Repeat the listing exactly. Do not carry over any pictures.

Start of The records

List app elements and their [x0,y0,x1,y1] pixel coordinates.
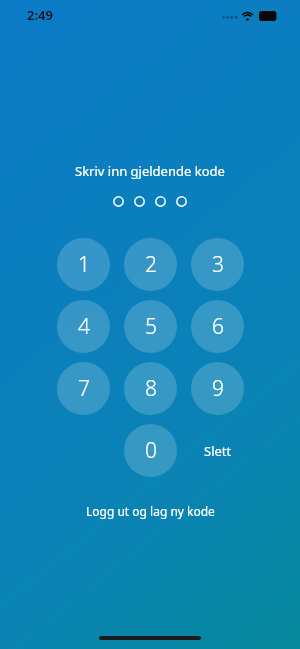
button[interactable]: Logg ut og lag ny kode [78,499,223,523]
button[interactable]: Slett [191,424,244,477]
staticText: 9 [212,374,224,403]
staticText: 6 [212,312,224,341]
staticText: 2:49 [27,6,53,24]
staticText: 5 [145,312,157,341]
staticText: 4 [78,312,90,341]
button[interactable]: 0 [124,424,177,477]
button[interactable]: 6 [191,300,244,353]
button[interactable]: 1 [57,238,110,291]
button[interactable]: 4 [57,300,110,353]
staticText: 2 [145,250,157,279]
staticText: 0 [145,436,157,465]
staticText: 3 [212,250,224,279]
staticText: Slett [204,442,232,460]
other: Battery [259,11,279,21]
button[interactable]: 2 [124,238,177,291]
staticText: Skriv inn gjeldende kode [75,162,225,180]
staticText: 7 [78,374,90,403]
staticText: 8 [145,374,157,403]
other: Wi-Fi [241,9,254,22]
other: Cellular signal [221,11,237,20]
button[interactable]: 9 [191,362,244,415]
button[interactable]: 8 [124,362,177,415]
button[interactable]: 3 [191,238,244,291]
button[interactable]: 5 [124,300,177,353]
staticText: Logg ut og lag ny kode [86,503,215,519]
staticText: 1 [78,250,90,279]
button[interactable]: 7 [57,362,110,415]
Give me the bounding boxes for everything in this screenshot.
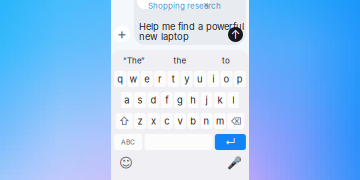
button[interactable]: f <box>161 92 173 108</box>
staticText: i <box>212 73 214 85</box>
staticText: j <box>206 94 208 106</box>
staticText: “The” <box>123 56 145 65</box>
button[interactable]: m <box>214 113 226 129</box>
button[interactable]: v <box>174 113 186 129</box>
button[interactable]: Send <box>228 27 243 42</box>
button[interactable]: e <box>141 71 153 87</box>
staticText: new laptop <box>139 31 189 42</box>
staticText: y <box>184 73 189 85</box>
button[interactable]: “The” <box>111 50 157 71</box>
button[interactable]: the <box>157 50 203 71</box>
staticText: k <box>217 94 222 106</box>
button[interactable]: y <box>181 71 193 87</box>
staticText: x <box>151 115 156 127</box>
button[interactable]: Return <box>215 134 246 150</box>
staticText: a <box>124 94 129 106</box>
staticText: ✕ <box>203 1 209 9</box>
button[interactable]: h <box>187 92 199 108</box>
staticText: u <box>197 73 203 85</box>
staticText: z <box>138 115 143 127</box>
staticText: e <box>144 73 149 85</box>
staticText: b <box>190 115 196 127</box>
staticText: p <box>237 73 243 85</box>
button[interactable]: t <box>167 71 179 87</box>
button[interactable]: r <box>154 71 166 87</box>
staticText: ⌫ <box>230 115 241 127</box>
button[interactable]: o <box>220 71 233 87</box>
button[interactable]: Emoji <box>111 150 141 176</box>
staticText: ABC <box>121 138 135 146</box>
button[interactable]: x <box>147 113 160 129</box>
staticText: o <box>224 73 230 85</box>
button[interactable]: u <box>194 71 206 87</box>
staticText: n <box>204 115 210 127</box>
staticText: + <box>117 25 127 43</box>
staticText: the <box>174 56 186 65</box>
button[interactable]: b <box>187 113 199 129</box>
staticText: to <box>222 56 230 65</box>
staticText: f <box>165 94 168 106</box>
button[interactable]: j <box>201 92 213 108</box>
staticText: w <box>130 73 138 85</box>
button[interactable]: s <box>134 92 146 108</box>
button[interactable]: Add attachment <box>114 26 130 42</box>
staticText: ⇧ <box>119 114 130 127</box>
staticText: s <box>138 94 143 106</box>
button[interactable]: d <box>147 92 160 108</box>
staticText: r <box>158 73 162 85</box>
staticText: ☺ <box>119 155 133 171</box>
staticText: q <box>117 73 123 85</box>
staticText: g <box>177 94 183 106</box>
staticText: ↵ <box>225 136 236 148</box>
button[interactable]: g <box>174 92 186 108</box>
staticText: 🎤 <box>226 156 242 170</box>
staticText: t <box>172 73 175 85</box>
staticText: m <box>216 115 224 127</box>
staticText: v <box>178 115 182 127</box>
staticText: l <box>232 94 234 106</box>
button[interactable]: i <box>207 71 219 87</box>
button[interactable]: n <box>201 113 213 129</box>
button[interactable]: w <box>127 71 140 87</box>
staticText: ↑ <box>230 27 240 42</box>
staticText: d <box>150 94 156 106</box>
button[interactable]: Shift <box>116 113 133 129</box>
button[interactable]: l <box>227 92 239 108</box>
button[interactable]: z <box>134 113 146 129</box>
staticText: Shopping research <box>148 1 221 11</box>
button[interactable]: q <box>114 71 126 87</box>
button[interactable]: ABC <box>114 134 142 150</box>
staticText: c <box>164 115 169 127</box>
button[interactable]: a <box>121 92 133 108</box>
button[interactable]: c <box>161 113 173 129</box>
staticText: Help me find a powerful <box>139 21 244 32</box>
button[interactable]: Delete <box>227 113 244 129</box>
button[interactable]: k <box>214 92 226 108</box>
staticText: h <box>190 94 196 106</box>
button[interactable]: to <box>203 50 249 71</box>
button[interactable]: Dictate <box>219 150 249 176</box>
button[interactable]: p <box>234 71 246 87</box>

End of The records

Exercise solution ->
List app elements and their [x0,y0,x1,y1] pixel coordinates.
button[interactable]: Logg ut og lag ny kode [78,499,223,523]
button[interactable]: Slett [191,424,244,477]
staticText: 9 [212,374,224,403]
staticText: 6 [212,312,224,341]
staticText: 2:49 [27,6,53,24]
staticText: 5 [145,312,157,341]
staticText: 4 [78,312,90,341]
button[interactable]: 0 [124,424,177,477]
button[interactable]: 6 [191,300,244,353]
button[interactable]: 1 [57,238,110,291]
button[interactable]: 4 [57,300,110,353]
staticText: 2 [145,250,157,279]
staticText: 0 [145,436,157,465]
staticText: 3 [212,250,224,279]
staticText: Slett [204,442,232,460]
other: Battery [259,11,279,21]
button[interactable]: 2 [124,238,177,291]
staticText: Skriv inn gjeldende kode [75,162,225,180]
staticText: 7 [78,374,90,403]
staticText: 8 [145,374,157,403]
other: Wi-Fi [241,9,254,22]
other: Cellular signal [221,11,237,20]
button[interactable]: 9 [191,362,244,415]
button[interactable]: 8 [124,362,177,415]
button[interactable]: 3 [191,238,244,291]
button[interactable]: 5 [124,300,177,353]
staticText: Logg ut og lag ny kode [86,503,215,519]
staticText: 1 [78,250,90,279]
button[interactable]: 7 [57,362,110,415]
Give me the bounding boxes for everything in this screenshot.
button[interactable]: f <box>161 92 173 108</box>
staticText: i <box>212 73 214 85</box>
staticText: j <box>206 94 208 106</box>
staticText: “The” <box>123 56 145 65</box>
button[interactable]: m <box>214 113 226 129</box>
button[interactable]: v <box>174 113 186 129</box>
button[interactable]: Send <box>228 27 243 42</box>
button[interactable]: e <box>141 71 153 87</box>
staticText: new laptop <box>139 31 189 42</box>
staticText: y <box>184 73 189 85</box>
button[interactable]: “The” <box>111 50 157 71</box>
button[interactable]: the <box>157 50 203 71</box>
staticText: k <box>217 94 222 106</box>
button[interactable]: y <box>181 71 193 87</box>
staticText: x <box>151 115 156 127</box>
button[interactable]: Return <box>215 134 246 150</box>
staticText: a <box>124 94 129 106</box>
staticText: ✕ <box>203 1 209 9</box>
button[interactable]: h <box>187 92 199 108</box>
staticText: u <box>197 73 203 85</box>
staticText: z <box>138 115 143 127</box>
staticText: e <box>144 73 149 85</box>
staticText: b <box>190 115 196 127</box>
staticText: p <box>237 73 243 85</box>
button[interactable]: t <box>167 71 179 87</box>
button[interactable]: r <box>154 71 166 87</box>
staticText: ⌫ <box>230 115 241 127</box>
button[interactable]: o <box>220 71 233 87</box>
button[interactable]: Emoji <box>111 150 141 176</box>
staticText: ABC <box>121 138 135 146</box>
button[interactable]: x <box>147 113 160 129</box>
staticText: o <box>224 73 230 85</box>
button[interactable]: u <box>194 71 206 87</box>
staticText: n <box>204 115 210 127</box>
staticText: + <box>117 25 127 43</box>
staticText: the <box>174 56 186 65</box>
button[interactable]: b <box>187 113 199 129</box>
staticText: to <box>222 56 230 65</box>
staticText: f <box>165 94 168 106</box>
button[interactable]: j <box>201 92 213 108</box>
staticText: w <box>130 73 138 85</box>
button[interactable]: s <box>134 92 146 108</box>
button[interactable]: Add attachment <box>114 26 130 42</box>
staticText: ⇧ <box>119 114 130 127</box>
staticText: s <box>138 94 143 106</box>
button[interactable]: d <box>147 92 160 108</box>
staticText: r <box>158 73 162 85</box>
staticText: ☺ <box>119 155 133 171</box>
staticText: q <box>117 73 123 85</box>
staticText: g <box>177 94 183 106</box>
staticText: ↵ <box>225 136 236 148</box>
button[interactable]: g <box>174 92 186 108</box>
staticText: 🎤 <box>226 156 242 170</box>
staticText: t <box>172 73 175 85</box>
staticText: m <box>216 115 224 127</box>
staticText: v <box>178 115 182 127</box>
staticText: l <box>232 94 234 106</box>
button[interactable]: i <box>207 71 219 87</box>
button[interactable]: n <box>201 113 213 129</box>
button[interactable]: w <box>127 71 140 87</box>
staticText: ↑ <box>230 27 240 42</box>
staticText: d <box>150 94 156 106</box>
button[interactable]: Shift <box>116 113 133 129</box>
button[interactable]: l <box>227 92 239 108</box>
button[interactable]: z <box>134 113 146 129</box>
staticText: Shopping research <box>148 1 221 11</box>
button[interactable]: q <box>114 71 126 87</box>
button[interactable]: ABC <box>114 134 142 150</box>
staticText: c <box>164 115 169 127</box>
button[interactable]: a <box>121 92 133 108</box>
button[interactable]: c <box>161 113 173 129</box>
staticText: Help me find a powerful <box>139 21 244 32</box>
button[interactable]: Delete <box>227 113 244 129</box>
button[interactable]: k <box>214 92 226 108</box>
staticText: h <box>190 94 196 106</box>
button[interactable]: to <box>203 50 249 71</box>
button[interactable]: Dictate <box>219 150 249 176</box>
button[interactable]: p <box>234 71 246 87</box>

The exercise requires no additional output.